The Father-of-the-Bride Role
The father-of-the-bride is an integral part of the bridal party as, traditionally, not only does he host the wedding, but it is his job to formally ‘give his daughter away’ by walking her down the aisle into the care of her new husband. He is also expected to make a speech about the bride and dance with his daughter at the reception.
Walking the Bride Down the Aisle
It’s a rite of passage for the father-of-the-bride to walk his beloved daughter down the aisle and ‘give her away’ into the love and security of her chosen groom. This task can be undertaken by another family member or a friend if your father isn’t at your wedding. If you are a mother you could even ask your son to give you away. You don’t have to be ‘given away’ at all, of course. If you want to, you could walk down the aisle on your own – looking and feeling independent, modern and utterly amazing.
The Top Table
The top table is usually at the head of the reception and in full view of all the other tables as it’s where all the speeches take place. The happy couple traditionally sit in the centre, flanked by both sets of parents, then the the best man and chief bridesmaid. If your dad isn’t at your wedding and has not been replaced by anyone else for the day, the seating may look uneven. If the bride’s mother, sibling or other family member has taken on the role of the father-of-the-bride, they may be seated in that space.
After the wedding breakfast come the speeches and each finishes with a toast to the happy couple. The father-of-the-bride speech is first, traditionally, followed by the groom and then the best man. The bride’s mother, sibling or other family member, may want to take on the customary father-of-the-bride speech and turn it into their own; it could be announced as the ‘mother-of-the-bride speech’. The speech doesn’t need to last more than just a few minutes and can simply be filled with heartfelt or amusing anecdotes of the bride’s childhood, along with a brief mention of how she met her new husband/wife, and a welcome into the family for him/her. Find out who traditionally says what and when.
Traditionally the bride and groom have the first dance, then the father dances with the bride and the groom dances with his mother, followed by the the groom’s father with the bride, and the groom with his new mother-in-law. The dances are to symbolise the joining together of their families. If the father-of-the-bride can’t be there then it’s fine for someone else to take his place, or you might prefer not to incorporate these dances into your reception at all.
And, if Your Dad Just Can’t be There…
If, sadly, your dad simply can’t be there because he has passed away, you may want to remember him in a special way on your wedding day.
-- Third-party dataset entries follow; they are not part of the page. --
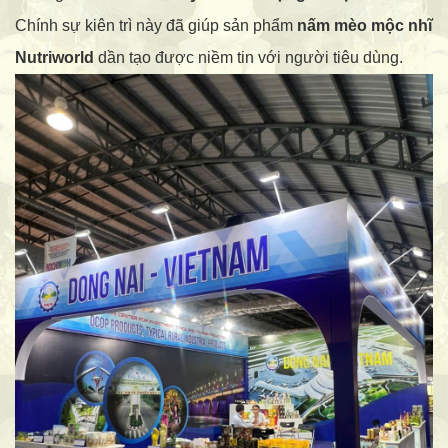
Chính sự kiên trì này đã giúp sản phẩm
nấm mèo mộc nhĩ
Nutriworld
dần tạo được niềm tin với người tiêu dùng.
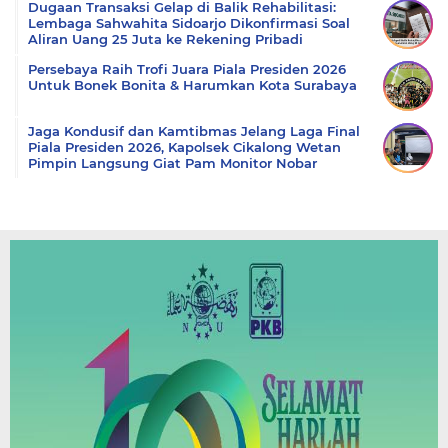
Dugaan Transaksi Gelap di Balik Rehabilitasi:
Lembaga Sahwahita Sidoarjo Dikonfirmasi Soal
Aliran Uang 25 Juta ke Rekening Pribadi
Persebaya Raih Trofi Juara Piala Presiden 2026
Untuk Bonek Bonita & Harumkan Kota Surabaya
Jaga Kondusif dan Kamtibmas Jelang Laga Final
Piala Presiden 2026, Kapolsek Cikalong Wetan
Pimpin Langsung Giat Pam Monitor Nobar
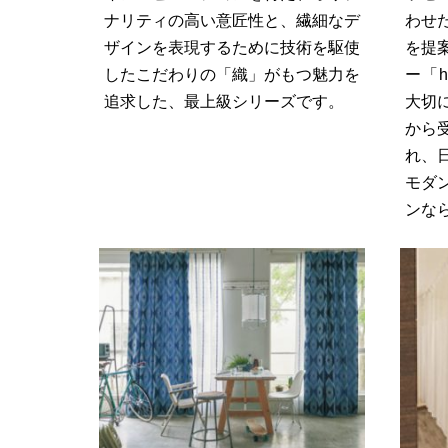
ナリティの高い意匠性と、繊細なデ
わせ
ザインを表現するために技術を駆使
を提
したこだわりの「織」がもつ魅力を
ー「
追求した、最上級シリーズです。
大切
から
れ、
モダ
ンな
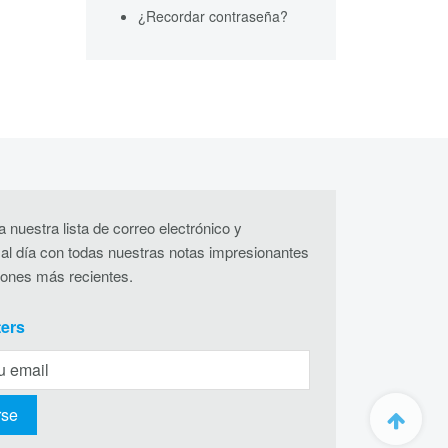
¿Recordar contraseña?
 nuestra lista de correo electrónico y
al día con todas nuestras notas impresionantes
iones más recientes.
ters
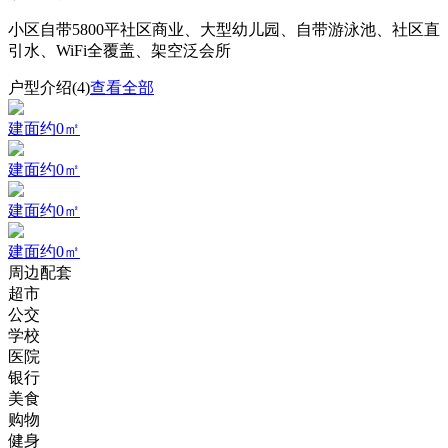
小区自带5800平社区商业、大型幼儿园、自带游泳池、社区直
引水、WiFi全覆盖、架空泛会所
户型介绍(4)
查看全部
建面约0㎡
建面约0㎡
建面约0㎡
建面约0㎡
周边配套
超市
公交
学校
医院
银行
美食
购物
健身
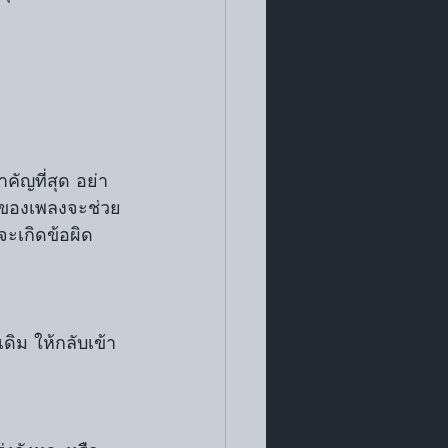
คัญที่สุด อย่า
ะของเพลงจะช่วย
จะเกิดข้อผิด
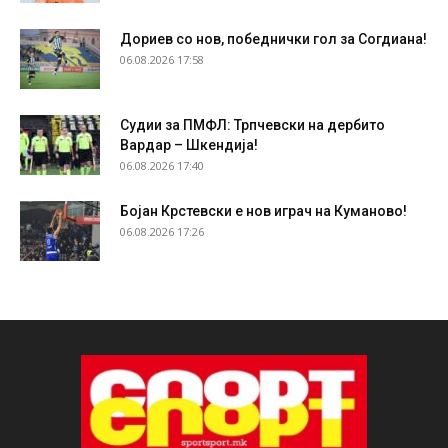
Дориев со нов, победнички гол за Согдиана!
06.08.2026 17:58
Судии за ПМФЛ: Трпчевски на дербито
Вардар – Шкендија!
06.08.2026 17:40
Бојан Крстевски е нов играч на Куманово!
06.08.2026 17:26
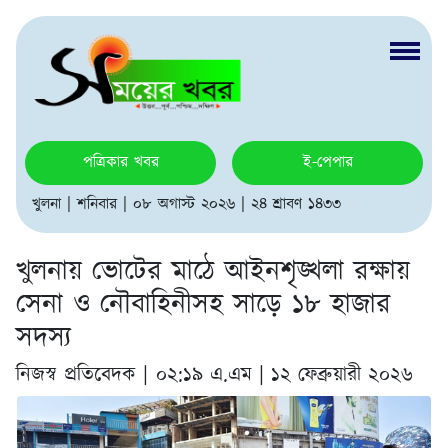
পত্রিকার খবর
ই-পেপার
খুলনা | শনিবার | ০৮ অগাস্ট ২০২৬ | ২৪ শ্রাবণ ১৪৩৩
খুলনায় ভোটের মাঠে আইনশৃঙ্খলা রক্ষায়
সেনা ও নৌবাহিনীসহ সাড়ে ১৮ হাজার
সদস্য
নিজস্ব প্রতিবেদক |
০২:১৯ এ.এম | ১২ ফেব্রুয়ারী ২০২৬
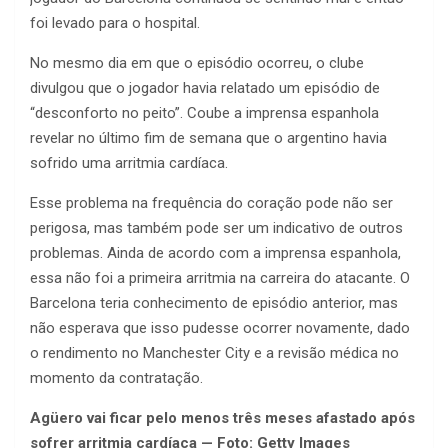
foi levado para o hospital.
No mesmo dia em que o episódio ocorreu, o clube
divulgou que o jogador havia relatado um episódio de
“desconforto no peito”. Coube a imprensa espanhola
revelar no último fim de semana que o argentino havia
sofrido uma arritmia cardíaca.
Esse problema na frequência do coração pode não ser
perigosa, mas também pode ser um indicativo de outros
problemas. Ainda de acordo com a imprensa espanhola,
essa não foi a primeira arritmia na carreira do atacante. O
Barcelona teria conhecimento de episódio anterior, mas
não esperava que isso pudesse ocorrer novamente, dado
o rendimento no Manchester City e a revisão médica no
momento da contratação.
Agüero vai ficar pelo menos três meses afastado após
sofrer arritmia cardíaca — Foto: Getty Images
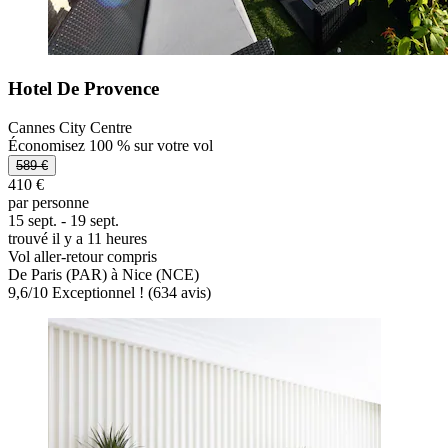
Hotel De Provence
Cannes City Centre
Économisez 100 % sur votre vol
589 €
410 €
par personne
15 sept. - 19 sept.
trouvé il y a 11 heures
Vol aller-retour compris
De Paris (PAR) à Nice (NCE)
9,6
/
10
Exceptionnel ! (634 avis)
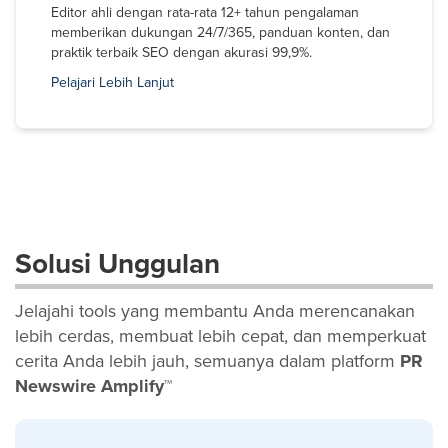
Editor ahli dengan rata-rata 12+ tahun pengalaman
memberikan dukungan 24/7/365, panduan konten, dan
praktik terbaik SEO dengan akurasi 99,9%.
Pelajari Lebih Lanjut
Solusi Unggulan
Jelajahi tools yang membantu Anda merencanakan
lebih cerdas, membuat lebih cepat, dan memperkuat
cerita Anda lebih jauh, semuanya dalam platform
PR
Newswire Amplify™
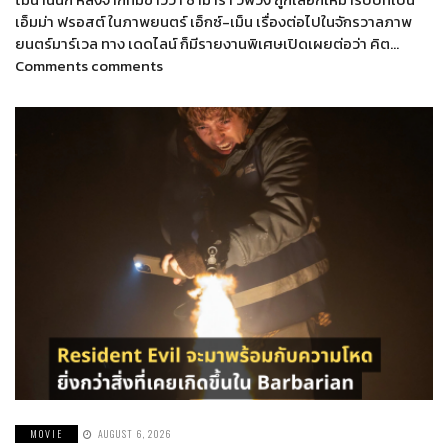
เอ็มม่า ฟรอสต์ ในภาพยนตร์ เอ็กซ์-เม็น เรื่องต่อไปในจักรวาลภาพ
ยนตร์มาร์เวล ทาง เดดไลน์ ก็มีรายงานพิเศษเปิดเผยต่อว่า คิต…
Comments comments
MOVIE
AUGUST 6, 2026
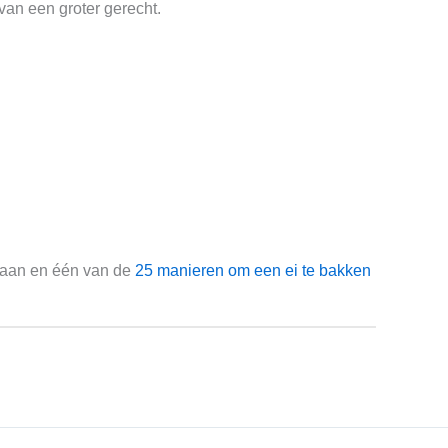
 van een groter gerecht.
r gaan en één van de
25 manieren om een ei te bakken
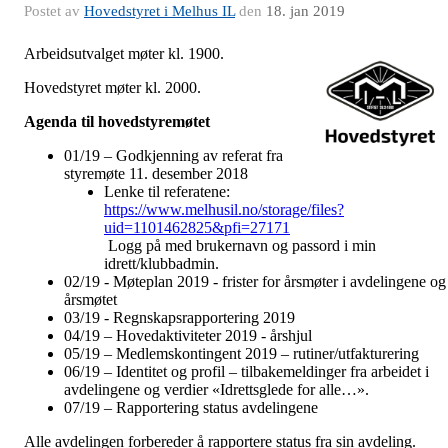
Postet av
Hovedstyret i Melhus IL
den
18. jan 2019
Arbeidsutvalget møter kl. 1900.
Hovedstyret møter kl. 2000.
Agenda til hovedstyremøtet
01/19 – Godkjenning av referat fra
styremøte 11. desember 2018
Lenke til referatene:
https://www.melhusil.no/storage/files?
uid=1101462825&pfi=27171
Logg på med brukernavn og passord i min
idrett/klubbadmin.
02/19 - Møteplan 2019 - frister for årsmøter i avdelingene og
årsmøtet
03/19 - Regnskapsrapportering 2019
04/19 – Hovedaktiviteter 2019 - årshjul
05/19 – Medlemskontingent 2019 – rutiner/utfakturering
06/19 – Identitet og profil – tilbakemeldinger fra arbeidet i
avdelingene og verdier «Idrettsglede for alle…».
07/19 – Rapportering status avdelingene
Alle avdelingen forbereder å rapportere status fra sin avdeling.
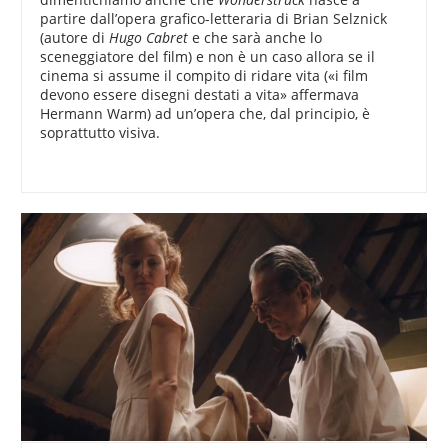
partire dall’opera grafico-letteraria di Brian Selznick
(autore di
Hugo Cabret
e che sarà anche lo
sceneggiatore del film) e non è un caso allora se il
cinema si assume il compito di ridare vita («i film
devono essere disegni destati a vita» affermava
Hermann Warm) ad un’opera che, dal principio, è
soprattutto visiva.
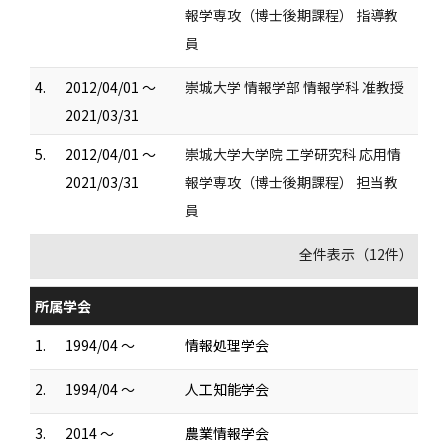
報学専攻（博士後期課程） 指導教
員
4.
2012/04/01 ～
崇城大学 情報学部 情報学科 准教授
2021/03/31
5.
2012/04/01 ～
崇城大学大学院 工学研究科 応用情
2021/03/31
報学専攻（博士後期課程） 担当教
員
全件表示（12件）
所属学会
1.
1994/04 ～
情報処理学会
2.
1994/04 ～
人工知能学会
3.
2014 ～
農業情報学会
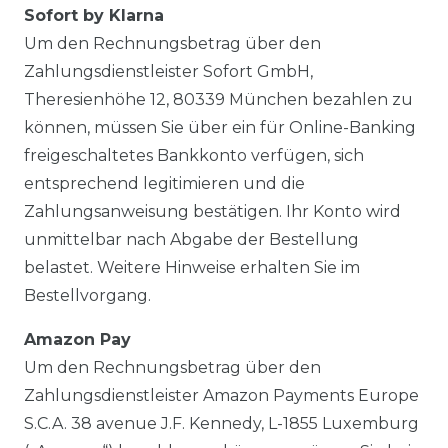
Sofort by Klarna
Um den Rechnungsbetrag über den
Zahlungsdienstleister Sofort GmbH,
Theresienhöhe 12, 80339 München bezahlen zu
können, müssen Sie über ein für Online-Banking
freigeschaltetes Bankkonto verfügen, sich
entsprechend legitimieren und die
Zahlungsanweisung bestätigen. Ihr Konto wird
unmittelbar nach Abgabe der Bestellung
belastet. Weitere Hinweise erhalten Sie im
Bestellvorgang.
Amazon Pay
Um den Rechnungsbetrag über den
Zahlungsdienstleister Amazon Payments Europe
S.C.A. 38 avenue J.F. Kennedy, L-1855 Luxemburg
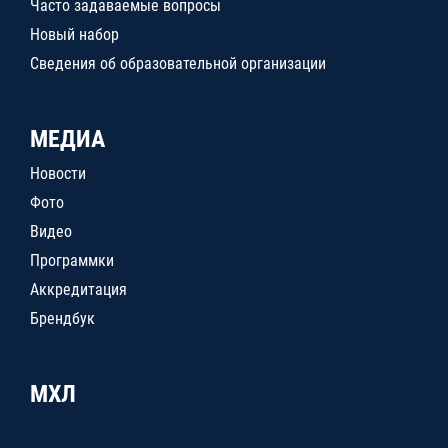
Часто задаваемые вопросы
Новый набор
Сведения об образовательной организации
МЕДИА
Новости
Фото
Видео
Программки
Аккредитация
Брендбук
МХЛ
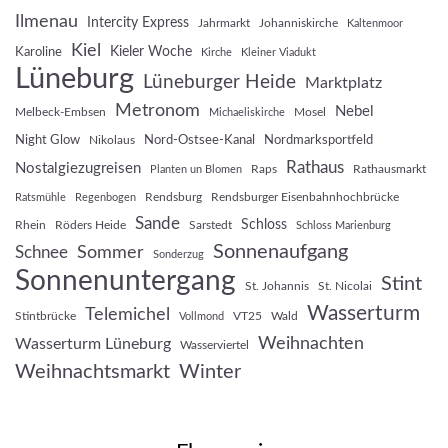
Ilmenau
Intercity Express
Jahrmarkt
Johanniskirche
Kaltenmoor
Kiel
Kieler Woche
Karoline
Kirche
Kleiner Viadukt
Lüneburg
Lüneburger Heide
Marktplatz
Metronom
Nebel
Melbeck-Embsen
Mosel
Michaeliskirche
Night Glow
Nord-Ostsee-Kanal
Nordmarksportfeld
Nikolaus
Rathaus
Nostalgiezugreisen
Raps
Rathausmarkt
Planten un Blomen
Rendsburg
Rendsburger Eisenbahnhochbrücke
Ratsmühle
Regenbogen
Sande
Schloss
Rhein
Röders Heide
Sarstedt
Schloss Marienburg
Sonnenaufgang
Sommer
Schnee
Sonderzug
Sonnenuntergang
Stint
St. Johannis
St. Nicolai
Wasserturm
Telemichel
Stintbrücke
VT25
Wald
Vollmond
Weihnachten
Wasserturm Lüneburg
Wasserviertel
Weihnachtsmarkt
Winter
You could carry his photo in a locket, or mention him with fondness during the readings as part of the ceremony, or in the speeches as part of the reception.
Finally, if your dad isn’t at your wedding, whether due to physical or mental ill health, try to understand that taking on the role of the father-of-the-bride can be difficult and stressful, no matter how much they love their daughter and want to be there. And, when all’s said and done, it’s important to put one’s health first and perhaps celebrate together at a later date.